Need to revamp coastal security
Although in this latest episode, a terrorist attack has possibly been foiled through well coordinated action between the intelligence agencies and the ICG, it is a grim reminder that the threat to national security from across the vast coastline is real.
As the New Year dawned, the nation was greeted with the news that a 26/11 type of attack by terrorists once again using the sea route on the western seaboard had been averted during the night by the Indian Coast Guard (ICG). Apparently, the National Technical Research Organisation (NTRO), a recently created intelligence agency of the Central Government responsible for technical intelligence, for a period of 15 days, had been monitoring mobile phone conversation amongst different agencies in Pakistan that were indicative of plans to launch a boat from Keti Bunder, a small port near Karachi on its southern coast, on a clandestine mission suspected to be somewhere along the Indian coastline. After the boat set sail, while continuing to monitor cell phone traffic, the NTRO alerted the ICG that immediately launched their Dornier 228 maritime surveillance aircraft to locate and track the boat which it did. The ICG had also diverted a patrol vessel to intercept the boat. In a coordinated search and based on inputs from the Dornier aircraft, at around midnight of December 31, 2014, the ICG patrol vessel intercepted a powered boat some 365 km southwest off Porbandar on the coast of Gujarat. The boat was about eight km on the Indian side of the maritime boundary with Pakistan.
Illuminating the boat by powerful searchlights, the crew of the ICG patrol vessel spotted four men on deck. As per reports from the ICG, the boat increased speed and tried to get away from the Indian side of maritime boundary and the hot pursuit continued for nearly an hour. The boat did eventually stop after warning shots were fired but the four-man crew disappeared below deck and probably set the boat on fire which triggered a massive explosion blowing the boat to smithereens. No bodies or parts of the wrecked boat have yet been recovered.
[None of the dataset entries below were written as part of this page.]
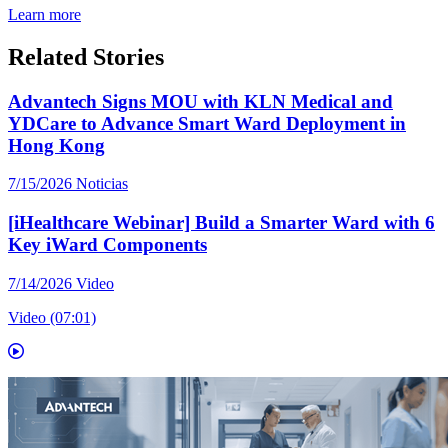
Learn more
Related Stories
Advantech Signs MOU with KLN Medical and
YDCare to Advance Smart Ward Deployment in
Hong Kong
7/15/2026
Noticias
[iHealthcare Webinar] Build a Smarter Ward with 6
Key iWard Components
7/14/2026
Video
Video (07:01)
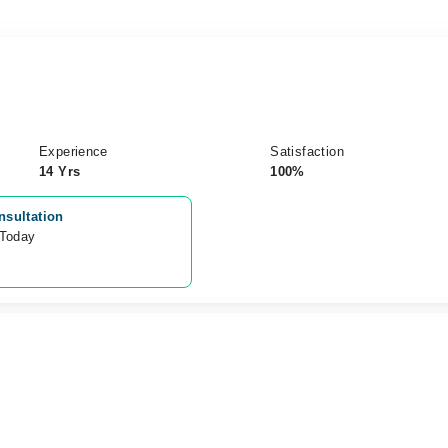
Experience
Satisfaction
14 Yrs
100%
nsultation
 Today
This episode has uncanny similarity with the one on November 26, 2008, sponsored by the InterServices Intelligence (ISI) of Pakistan. On this fateful day, a band of 10 terrorists from Karachi came sailing across the Arabian Sea to launch their attack on Mumbai and held the financial capital of India hostage for 60 hours and left 166 people dead. This time too, the Pakistani boat followed the same route and whether the four men in the ill-fated boat were tasked to repeat 26/11 in Mumbai or cause mayhem in any other coastal city or were merely on a mission to deliver bombs, explosives and automatic weapons to their comrades in India, would have to be established through further investigation and intelligence operations. But the fact that the occupants of the boat were in constant communication with the maritime security agency of Pakistan is proof enough that this was an operation sponsored by the government of our hostile neighbour. One possibility is that the mission was to launch an attack on Porbandar during the inauguration of a major base of the Indian Navy scheduled for January 12 or to embarrass the government by disrupting the Pravasi Bharatiya Divas annual fest commencing January 7 where there would be a congregation of a large number of Indians from the affluent business community living abroad.
What is of particular significance is that this mission was launched by the ISI at a time when there is heavy shelling going on across not only the line of control but also across the international border with Pakistan. The mission of the explosive-laden boat in the Arabian Sea could thus be part of a larger game plan. But what is most intriguing is that despite accurate, reliable and actionable intelligence being available, there was no action taken by the Indian Navy. Hopefully, the government will address this issue to further strengthen coastal security.
India has a coastline of over 7,500 km, the ninth largest in the world which spreads across nine states and four Union territories. Among the coastal states, Gujarat has the largest coastline of over 1,200 km. Providing foolproof security for such a large coastline that is under the control of different state governments and administered by different political parties has been proving to be a formidable task. Although in this latest episode, a terrorist attack has possibly been foiled through well coordinated action between the intelligence agencies and the ICG, it is a grim reminder that the threat to national security from across the vast coastline is real. The lessons learnt after the 26/11 attack reinforced by those in this latest episode need to be implemented with seriousness and without further delay.